Coveri non sfida la legge, queste sono le sue parole: «Non mi metto contro i legislatori, conosco il limite oltre il quale commetterei un reato ma devo essere libero di scegliere e questo farò, il giorno in cui scoprissi di essere affetto da un cancro allo stomaco o al cervello. Mia moglie Liliana è contraria all’eutanasia ma come io rispetto la sua idea, gli altri devono rispettare la mia, la nostra. Il numero di chi sceglie la morte dolce all’estero sta crescendo perché le leggi impediscono, non soltanto nel nostro Paese, questa soluzione. Ora le parole del presidente Napolitano non rappresentano soltanto una speranza ma aprono il dibattito, invitano il Parlamento a occuparsi di un problema che crea fastidi, che provoca spaccature ma il popolo italiano non può essere, come diceva Montanelli, ipocrita e codardo sempre. Ho visto e ascoltato Piergiorgio Welby in quel suo appello al presidente della Repubblica. Due anni fa l’avevo incontrato ma non era nelle condizioni terribili in cui l’ho veduto. Ho chiesto e spero di ottenere l’autorizzazione di inserire quel video e il testo del suo appello sul nostro sito internet.

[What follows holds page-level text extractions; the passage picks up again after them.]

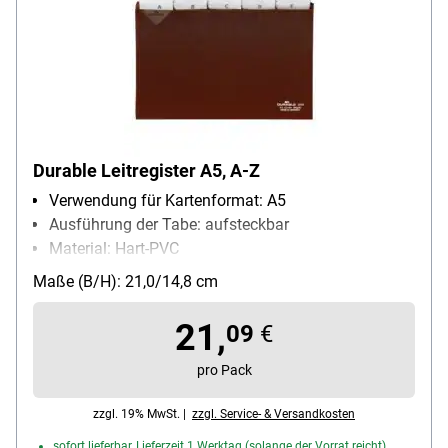
Durable Leitregister A5, A-Z
Verwendung für Kartenformat: A5
Ausführung der Tabe: aufsteckbar
Material: Hart-PVC
Inhalt pro Pack: 1 Stück
Maße (B/H): 21,0/14,8 cm
Besonderheiten: mit Vollsichttaben und
beiliegenden Kartoneinlagen, 0,30 mm Folienstärke
21,
09
€
pro Pack
zzgl. 19% MwSt. |
zzgl. Service- & Versandkosten
sofort lieferbar, Lieferzeit 1 Werktag (solange der Vorrat reicht)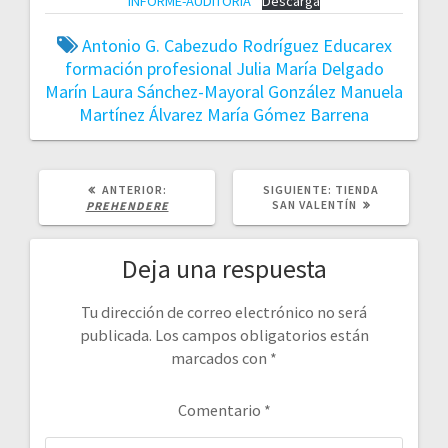
INFORME-AUDITORIA
Descarga
Antonio G. Cabezudo Rodríguez
Educarex
formación profesional
Julia María Delgado
Marín
Laura Sánchez-Mayoral González
Manuela
Martínez Álvarez
María Gómez Barrena
POST
SIGUIENTE
ANTERIOR:
SIGUIENTE:
TIENDA
ANTERIOR:
POST:
SAN VALENTÍN
PREHENDERE
Deja una respuesta
Tu dirección de correo electrónico no será
publicada.
Los campos obligatorios están
marcados con
*
Comentario
*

Se avessi l’opportunità, se la legge me lo consentisse, andrei io personalmente a staccargli il sondino, a interrompere la ventilazione, insomma a rispondere alla sua richiesta. Qualcuno lo deve poter aiutare». Qualcuno, questo è, sarà il problema, mentre fuori diluvia e per qualcuno non c’è nulla di dolce, nemmeno la vita.